R3の大晦日です。
隣の席では金髪ショートに背中にがっつりとイラストの入ったヤンキーっぽいゴゴ嬢が20代ぐらいの日本人客に「じゃんけんゲーム」を挑んでいました。
これ「じゃんけんゲーム」とか言ってるけど、フツーにじゃんけんしているだけなんだよな。ゲームでもなんでもないし。
「イエーッ!wwwww」
パツキンヤンキーが勝った両手を挙げて勝利の小躍りをしています。彼女が勝ったようです。対する20代青年はテキーラのショットを呷ります。
じっと2人の様子を見ていた僕に気づき、パツキンヤンキー嬢がニコッと微笑みます。あんまり可愛くないけど、とりあえず若いです。
「あなたも一緒にやる?」
まさかのお誘いです。3Pだったら考えるけど、じゃんけんゲームはまっぴらです。せっかく最近はおばさんにじゃんけんを強要されることもなくなったのに。
「あのう……」
僕とパツキンのやりとりを見ていた20代青年(仮にスズキくんとしておきます。名乗っていないけど便宜上)がおずおずと割り込んできました。
「よかったら一緒に入ってもらえませんか? 1対1だとペースが早すぎてキツイんですよ~。テキーラ代は僕が持ちますからお願いします」
そう言うスズキくんはすでにけっこうへろへろです。
そこまで言われたら引き下がるわけにはいきません。
僕は参加をOKしてしまいました。
もちろんけっこう年下と思われる彼におごってもらうわけにはいかないので、伝票は2テーブルぶんまとめてもらって割り勘ということにします。
でも、ちょっと癪なのでペイバーから戻って私服姿でうろうろしていたジーンをとっ捕まえて参加させました。
これでリスクはかなり分散されるはず。
そして小一時間後──。
ステージで大音響で音楽がなっていなかったら、この一角が店内で一番うるさかったのではないかというぐらい、僕ら4人のテーブルは盛り上がってしまっていました。
誰が特に負けるというわけでもなくゲームは進行していったのですが、徐々にスズキくんの正気が失われてきたようです。だんだんと目がうつろになってきて、後出ししたのに負けるなどのチョンボが目立つようになってきました。
(スズキくん、ヤバそうだなあ。

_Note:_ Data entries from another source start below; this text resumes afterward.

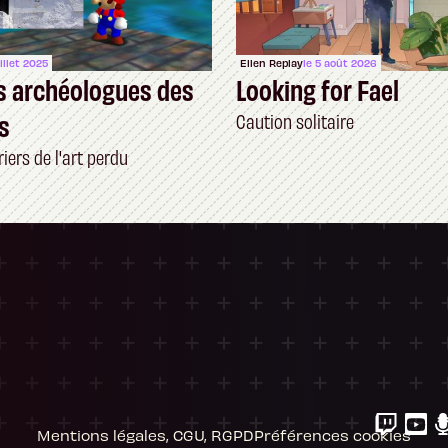
uillet 2025
Ellen Replay
le 5 août 2026
s archéologues des
Looking for Fael
s
Caution solitaire
iers de l'art perdu
ersonnalisez vos Options
 gérer vos paramètres de confidentialité, en g
Mentions légales, CGU, RGPD
Préférences cookies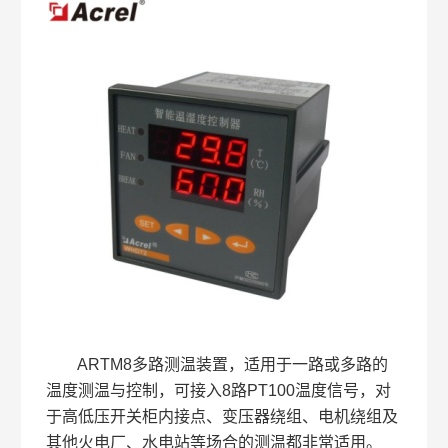
ARTM8多路测温装置，适用于一路或多路的
温度测温与控制，可接入8路PT100温度信号，对
于高低压开关柜内接点、变压器绕组、电机绕组及
其他火电厂、水电站等场合的测温都非常适用。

そろそろお開きかな……)
そう思ったとき、不意にパツキンが「カウントダウン!」と声を上げました。
タイなまりだと「カウ、ダウ!」に近い感じに聞こえます。
ステージのほうへ目を向けると、音楽が止まって照明はカウントに合わせた点滅に変わっています。

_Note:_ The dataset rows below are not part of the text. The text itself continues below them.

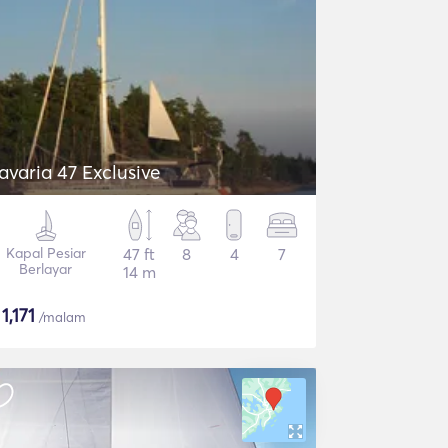
avaria 47 Exclusive
Kapal Pesiar
47 ft
8
4
7
Berlayar
14 m
$
1,171
/malam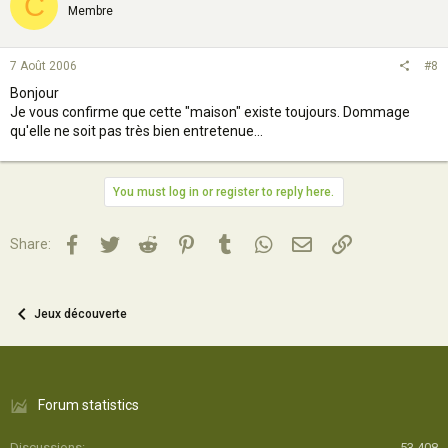
C
Membre
7 Août 2006
#8
Bonjour
Je vous confirme que cette "maison" existe toujours. Dommage
qu'elle ne soit pas très bien entretenue...
You must log in or register to reply here.
Facebook
Twitter
Reddit
Pinterest
Tumblr
WhatsApp
Email
Lien
Share:
Jeux découverte
Forum statistics
Discussions
53 408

「……スリー、ツー、ワン、……ハッピーニューイヤー!!!!」
店中でクラッカーが鳴らされ、歓声が上がりました。
僕たちも立ち上がって歓声を上げ、4人代わる代わるハグを交わします。
さっきまで僕らのデスゲームをドン引きで見ていた隣の席のファラン客とゴゴ嬢とも。
スズキくんもヘロヘロながら立ち上がって、パツキンにベアハッグのようなハグをきめられていました。
何だか楽しいですね♪
あまりに楽しくなった僕は酔ったいきおいも手伝って、ジーンをハグしたついでにチューまでかましてしまいました。